What is being asked — Send back the data below exactly. Drop every picture.
--- Data provided ---
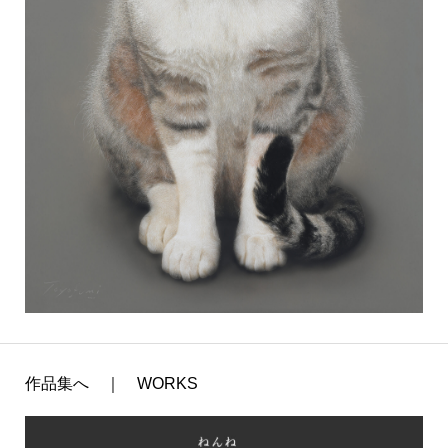
作品集へ ｜ WORKS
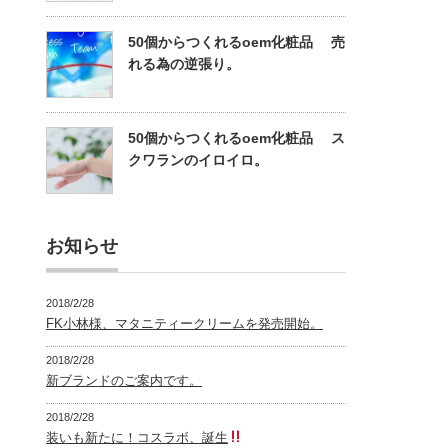
50個からつくれるoem化粧品 売
れる為の逆張り。
50個からつくれるoem化粧品 ス
クワランのイロイロ。
お知らせ
2018/2/28
FK小林様、マタニティークリームを発売開始。
2018/2/28
新ブランドのご案内です。
2018/2/28
装いも新たに！コスラボ、誕生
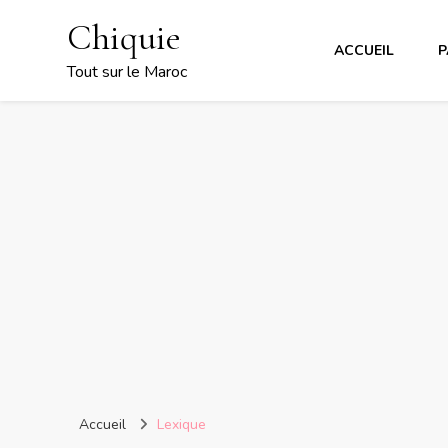
Chiquie
ACCUEIL
P
Tout sur le Maroc
Accueil
Lexique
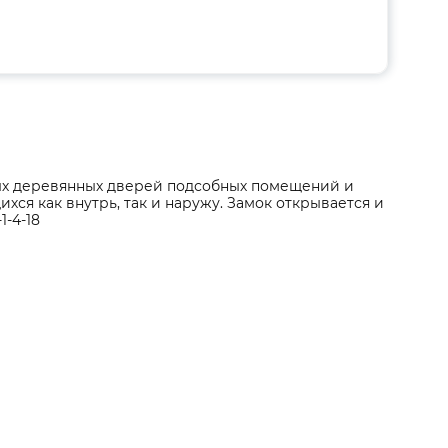
ых деревянных дверей подсобных помещений и
ся как внутрь, так и наружу. Замок открывается и
1-4-18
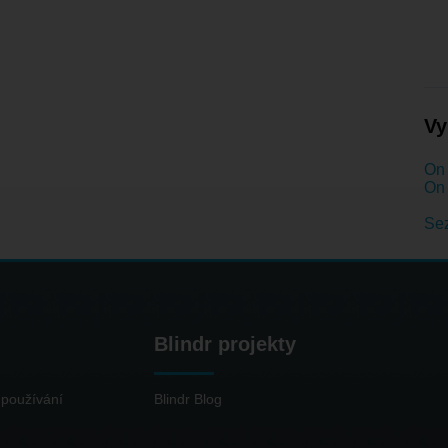
Vy
On 
On 
Se
Blindr projekty
používání
Blindr Blog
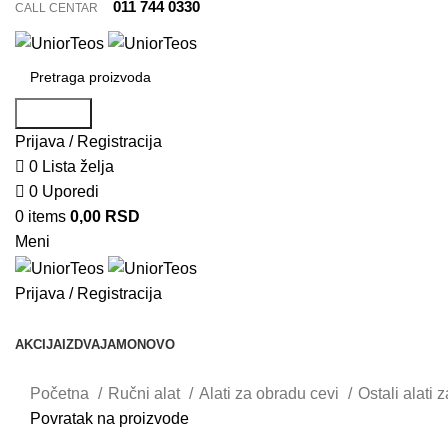
011 744 0330
CALL CENTAR
Pretraga
Prijava / Registracija
0
Lista želja
0
Uporedi
0
items
0,00
RSD
Meni
Prijava / Registracija
Pretraži kategorije
AKCIJA
IZDVAJAMO
NOVO
Početna
Ručni alat
Alati za obradu cevi
Ostali alati 
Povratak na proizvode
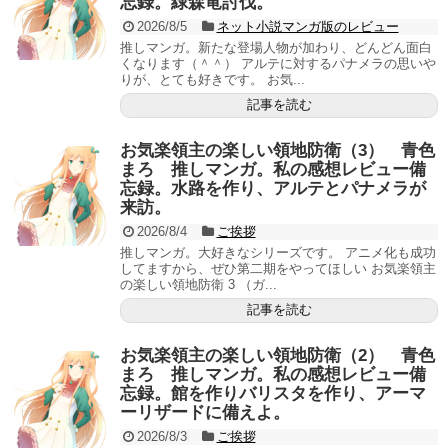
忘録。緑森竜討伐。
2026/8/5
ネット小説マンガ版のレビュー
推しマンガ。新たな登場人物が加わり、どんどん面白
くなります（＾＾） アルテに対するパナメラの思いや
りが、とても好きです。 お気...
記事を読む
お気楽領主の楽しい領地防衛（3） 青色
まろ 推しマンガ。私の感想レビュー備
忘録。水路を作り、アルテとパナメラが
来訪。
2026/8/4
ご挨拶
推しマンガ。大好きなシリーズです。 アニメ化も成功
してますから、ぜひ第二期をやってほしい お気楽領主
の楽しい領地防衛 3 （ガ...
記事を読む
お気楽領主の楽しい領地防衛（2） 青色
まろ 推しマンガ。私の感想レビュー備
忘録。館を作りバリスタを作り、アーマ
ーリザードに備えよ。
2026/8/3
ご挨拶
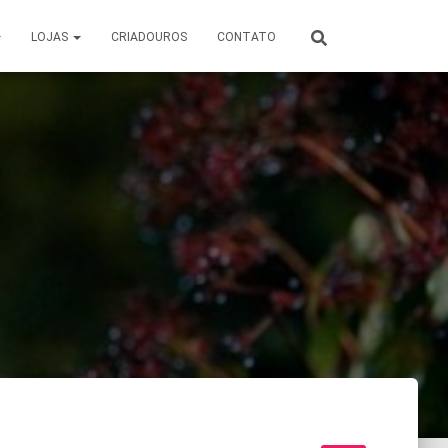
LOJAS
CRIADOUROS
CONTATO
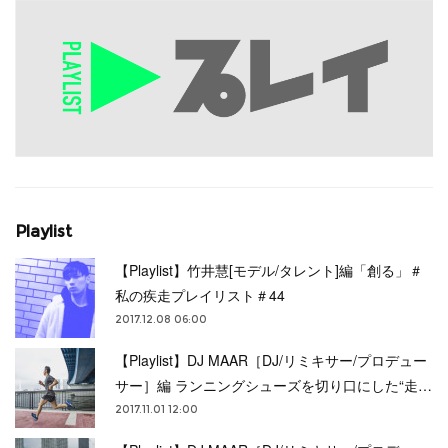
Playlist
【Playlist】竹井慧[モデル/タレント]編「創る」＃
私の疾走プレイリスト＃44
2017.12.08 06:00
【Playlist】DJ MAAR［DJ/リミキサー/プロデュー
サー］編 ランニングシューズを切り口にした“走…
2017.11.01 12:00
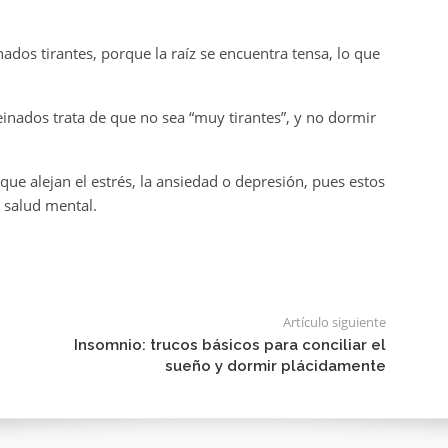
ados tirantes, porque la raíz se encuentra tensa, lo que
peinados trata de que no sea “muy tirantes”, y no dormir
 que alejan el estrés, la ansiedad o depresión, pues estos
a salud mental.
Artículo siguiente
Insomnio: trucos básicos para conciliar el
sueño y dormir plácidamente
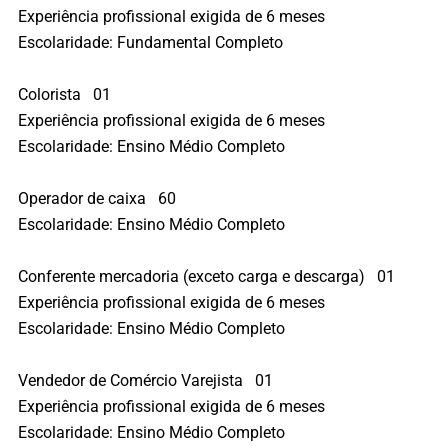
Experiência profissional exigida de 6 meses
Escolaridade: Fundamental Completo
Colorista 01
Experiência profissional exigida de 6 meses
Escolaridade: Ensino Médio Completo
Operador de caixa 60
Escolaridade: Ensino Médio Completo
Conferente mercadoria (exceto carga e descarga) 01
Experiência profissional exigida de 6 meses
Escolaridade: Ensino Médio Completo
Vendedor de Comércio Varejista 01
Experiência profissional exigida de 6 meses
Escolaridade: Ensino Médio Completo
---
The completed task —
作品集へ ｜ WORKS
50個からつくれるoem化粧品 売
れる為の逆張り。
50個からつくれるoem化粧品 ス
クワランのイロイロ。
お知らせ
2018/2/28
FK小林様、マタニティークリームを発売開始。
2018/2/28
新ブランドのご案内です。
2018/2/28
装いも新たに！コスラボ、誕生
Chiquie
ACCUEIL
P
Tout sur le Maroc
Accueil
Lexique
ых деревянных дверей подсобных помещений и
ся как внутрь, так и наружу. Замок открывается и
1-4-18
Vy
On 
On 
Se
Blindr projekty
používání
Blindr Blog
011 744 0330
CALL CENTAR
Pretraga
Prijava / Registracija
0
Lista želja
0
Uporedi
0
items
0,00
RSD
Meni
Prijava / Registracija
Pretraži kategorije
AKCIJA
IZDVAJAMO
NOVO
Početna
Ručni alat
Alati za obradu cevi
Ostali alati 
Povratak na proizvode
忘録。緑森竜討伐。
2026/8/5
ネット小説マンガ版のレビュー
推しマンガ。新たな登場人物が加わり、どんどん面白
くなります（＾＾） アルテに対するパナメラの思いや
りが、とても好きです。 お気...
記事を読む
お気楽領主の楽しい領地防衛（3） 青色
まろ 推しマンガ。私の感想レビュー備
忘録。水路を作り、アルテとパナメラが
来訪。
2026/8/4
ご挨拶
推しマンガ。大好きなシリーズです。 アニメ化も成功
してますから、ぜひ第二期をやってほしい お気楽領主
の楽しい領地防衛 3 （ガ...
記事を読む
お気楽領主の楽しい領地防衛（2） 青色
まろ 推しマンガ。私の感想レビュー備
忘録。館を作りバリスタを作り、アーマ
ーリザードに備えよ。
2026/8/3
ご挨拶
LOJAS
CRIADOUROS
CONTATO
Playlist
【Playlist】竹井慧[モデル/タレント]編「創る」＃
私の疾走プレイリスト＃44
2017.12.08 06:00
【Playlist】DJ MAAR［DJ/リミキサー/プロデュー
サー］編 ランニングシューズを切り口にした“走…
2017.11.01 12:00
ados tirantes, porque la raíz se encuentra tensa, lo que
peinados trata de que no sea “muy tirantes”, y no dormir
 que alejan el estrés, la ansiedad o depresión, pues estos
a salud mental.
Artículo siguiente
Insomnio: trucos básicos para conciliar el
sueño y dormir plácidamente
Experiência profissional exigida de 6 meses
Escolaridade: Fundamental Completo
Colorista 01
Experiência profissional exigida de 6 meses
Escolaridade: Ensino Médio Completo
Operador de caixa 60
Escolaridade: Ensino Médio Completo
Conferente mercadoria (exceto carga e descarga) 01
Experiência profissional exigida de 6 meses
Escolaridade: Ensino Médio Completo
Vendedor de Comércio Varejista 01
Experiência profissional exigida de 6 meses
Escolaridade: Ensino Médio Completo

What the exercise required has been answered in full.